OPUS Discovery: February 2011

Sunday, February 20, 2011

Some quick stats from the PSRC Parcel-based model

Exported using the opus_data_to_sql tool from the seattle_parcel example project.

Let the data drive the simulation...what's unclear without digging through the logs is how much of this is synthetic or allocated by disaggregating larger areas, or alternately, how much is a real parcel/building/job. Of course it's been stated (several times in the user guide) it's just an example.

300 pages and still not seeing the one important one (if it exists) that explains a typical workflow of how to get important data into the above format...

I'm thinking of starting with the ABS publication:
3218.0 Population Estimates by Statistical Local Area, 2001 to 2009
http://www.abs.gov.au/AUSSTATS/abs@.nsf/DetailsPage/3218.02008-09?OpenDocument

Since it contains 63 Statistical Local Areas within Sydney, it seems like a reasonable starting point for a zone-based model, i.e. not departing from the above too much in general terms of zones (factor of 1/4 the number of zones, and 9 times the population).

Starting to look like refactoring/modelling = easy, useful data = very hard.

When You Put Data In, You Are Able to Get It Out

A valuable part of any software solution is the ability to export your data. I've already covered a bit about more detailed analysis of data within OPUS, however OPUS also comes with a decent array of import and export tools.

As an example of how I go about finding and using these, here's a quick export to SQLite3:

Open OPUS 4.3.1 (or later).
File > Open Project > san_antonio_zone.xml
On the Data Tab, select the Tools Tab, navigate down to the tool_library
Find opus_data_import_export_tools > opus_data_to_sql_tool
Right-click and choose the first option - Execute Tool...
Configure the variables as required.
Click Execute Tool

As I just wanted to get in there without the overhead of dealing with MySQL, PostGreSQL, MS SQL or another DBMS and performance is not a hugely significant issue, I rolled with the preconfigured sqlite_test_database_server. (To add more, you can configure these in the top menu bar > Tools > Database Connections dialog)
For SQLite3, the database name is just the file location. At least on Windows 7 x64, it appends ".txt" to the file name (even though I asked for a ".db3" file for reasons I'll explain shortly).
The opus_data_directory is either:

C:\opus\data\san_antonio_zone\base_year_data
C:\opus\data\san_antonio_zone\runs\run_2.run_2011_01_21_13_35 (replaced with the relevant run)

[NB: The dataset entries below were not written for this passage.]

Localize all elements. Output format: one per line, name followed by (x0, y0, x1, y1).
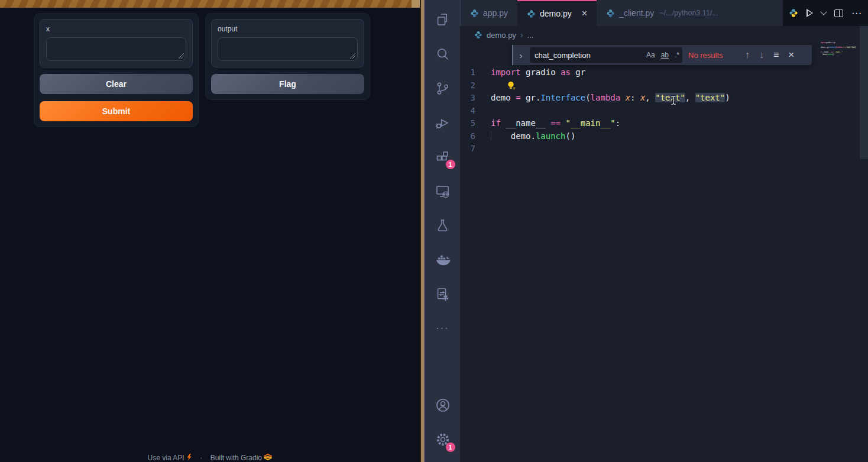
split-editor-icon[interactable] (834, 9, 843, 17)
python-file-icon (470, 9, 479, 18)
python-file-icon (527, 9, 536, 18)
minimap-line: demo = gr.Interface(lambda x: x, "text",… (821, 46, 859, 49)
explorer-icon[interactable] (429, 5, 457, 34)
input-textarea[interactable] (46, 37, 186, 61)
more-actions-icon[interactable]: ⋯ (851, 7, 862, 20)
code-token: : (842, 51, 843, 53)
tab-strip: app.py demo.py × _client.py ~/.../python… (460, 0, 868, 26)
python-file-icon (474, 31, 482, 39)
tab-app-py[interactable]: app.py (461, 0, 517, 26)
python-interpreter-icon[interactable] (789, 8, 798, 18)
docker-icon[interactable] (429, 245, 457, 274)
flag-button[interactable]: Flag (211, 74, 364, 94)
code-line[interactable]: 4 (460, 105, 859, 118)
code-token: gr (571, 67, 585, 77)
output-textarea[interactable] (218, 37, 358, 61)
code-text: if __name__ == "__main__": (491, 117, 620, 130)
code-token: gradio (521, 67, 561, 77)
run-dropdown-chevron-icon[interactable] (821, 12, 826, 14)
code-line[interactable]: 6 demo.launch() (460, 130, 859, 143)
accounts-icon[interactable] (429, 391, 457, 419)
progress-stripe-bar (0, 0, 420, 8)
code-line[interactable]: 5if __name__ == "__main__": (460, 117, 859, 130)
code-text (491, 143, 495, 156)
tab-label: _client.py (619, 8, 654, 18)
line-number: 4 (460, 105, 491, 118)
code-line[interactable]: 3demo = gr.Interface(lambda x: x, "text"… (460, 92, 859, 105)
code-token: == (550, 118, 561, 128)
code-token: Interface (540, 93, 585, 102)
extensions-badge: 1 (446, 160, 455, 169)
code-line[interactable]: 1import gradio as gr (460, 66, 859, 79)
submit-button[interactable]: Submit (40, 101, 193, 121)
tab-close-icon[interactable]: × (582, 9, 587, 18)
gradio-form-row: x Clear Submit output Flag (34, 13, 370, 127)
tab-label: app.py (483, 8, 508, 18)
resize-grip-icon[interactable] (350, 53, 355, 59)
clear-button[interactable]: Clear (40, 74, 193, 94)
gradio-logo-icon (264, 454, 272, 461)
code-line[interactable]: 7 (460, 143, 859, 156)
minimap[interactable]: import gradio as gr demo = gr.Interface(… (821, 41, 859, 77)
code-token: lambda (591, 93, 621, 102)
breadcrumb-separator-icon: › (520, 30, 523, 40)
code-token: = (516, 93, 520, 102)
code-text: import gradio as gr (821, 41, 835, 44)
gradio-app-pane: x Clear Submit output Flag Use via API ·… (0, 0, 420, 462)
breadcrumb-symbol-ellipsis[interactable]: ... (527, 31, 534, 40)
output-textbox-block: output (211, 19, 364, 67)
resize-grip-icon[interactable] (179, 53, 184, 59)
run-python-file-button[interactable] (807, 9, 813, 17)
code-editor[interactable]: 1import gradio as gr2 3demo = gr.Interfa… (460, 44, 859, 156)
code-runner-settings-icon[interactable] (429, 280, 457, 308)
code-text: demo.launch() (491, 130, 575, 143)
code-token: demo (491, 93, 516, 102)
code-token: "__main__" (833, 51, 842, 53)
code-token: : (630, 93, 640, 102)
window-divider[interactable] (420, 0, 425, 462)
use-via-api-link[interactable]: Use via API (148, 454, 184, 462)
more-views-icon[interactable]: ··· (429, 314, 457, 343)
activity-bar: 1 ··· 1 (425, 0, 460, 462)
code-text: import gradio as gr (491, 66, 585, 79)
source-control-icon[interactable] (429, 74, 457, 102)
code-token: demo. (822, 53, 827, 55)
breadcrumb-file[interactable]: demo.py (487, 31, 516, 40)
code-text: demo = gr.Interface(lambda x: x, "text",… (491, 92, 730, 105)
code-token: Interface (829, 46, 836, 48)
testing-icon[interactable] (429, 211, 457, 240)
code-token: , (685, 93, 695, 102)
tab-demo-py[interactable]: demo.py × (517, 0, 597, 26)
line-number: 7 (460, 143, 491, 156)
line-number: 3 (460, 92, 491, 105)
remote-explorer-icon[interactable] (429, 177, 457, 205)
settings-gear-icon[interactable]: 1 (429, 425, 457, 454)
code-token: gr (833, 41, 835, 43)
editor-actions: ⋯ (783, 0, 868, 26)
code-token: () (833, 53, 834, 55)
tab-client-py[interactable]: _client.py ~/.../python3.11/... (597, 0, 728, 26)
editor-scrollbar[interactable] (860, 26, 868, 159)
code-action-lightbulb-icon[interactable] (506, 81, 516, 93)
built-with-gradio-link[interactable]: Built with Gradio (210, 454, 262, 462)
tab-label: demo.py (540, 9, 572, 18)
code-line[interactable]: 2 (460, 79, 859, 92)
code-token: gr. (521, 93, 541, 102)
search-icon[interactable] (429, 40, 457, 68)
code-token (491, 131, 511, 141)
line-number: 5 (460, 117, 491, 130)
code-token: demo. (511, 131, 536, 141)
api-lightning-icon (186, 454, 192, 461)
tab-path-description: ~/.../python3.11/... (659, 9, 718, 17)
code-token: x (626, 93, 630, 102)
extensions-icon[interactable]: 1 (429, 143, 457, 171)
code-token: ) (725, 93, 730, 102)
code-token: demo (821, 46, 825, 48)
activity-bar-bottom: 1 (429, 391, 457, 460)
code-token: "text" (846, 46, 850, 48)
run-debug-icon[interactable] (429, 108, 457, 137)
editor-region: app.py demo.py × _client.py ~/.../python… (460, 0, 868, 462)
line-number: 1 (460, 66, 491, 79)
code-text: demo = gr.Interface(lambda x: x, "text",… (821, 46, 856, 49)
code-token: launch (536, 131, 566, 141)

Year is self-explanatory. Don't include it in the opus_data_directory path above.

Why .db3? It's associated with SQLite 2009 Pro Enterprise Manager / SQLite3 Management Studio. (shortcut to download) (other tools here)
This makes exploring the raw data far easier because you don't have the external dependency on a DBMS.

Aside: Probably one of the reasons SQLite3 is bundled with recent versions of Python, and dominates the embedded/mobile data storage space.

For example, let's explore and compare 2006 to 2005 in the example San Antonio:

In 2006, the simulation determined households increased to 546,786 rows, up 2.5% from 533,331 rows in the base_year_data (2005).
Also in 2006, the simulation determined jobs increased to 762,339 rows, up 7.3% from 710,325 rows in 2005.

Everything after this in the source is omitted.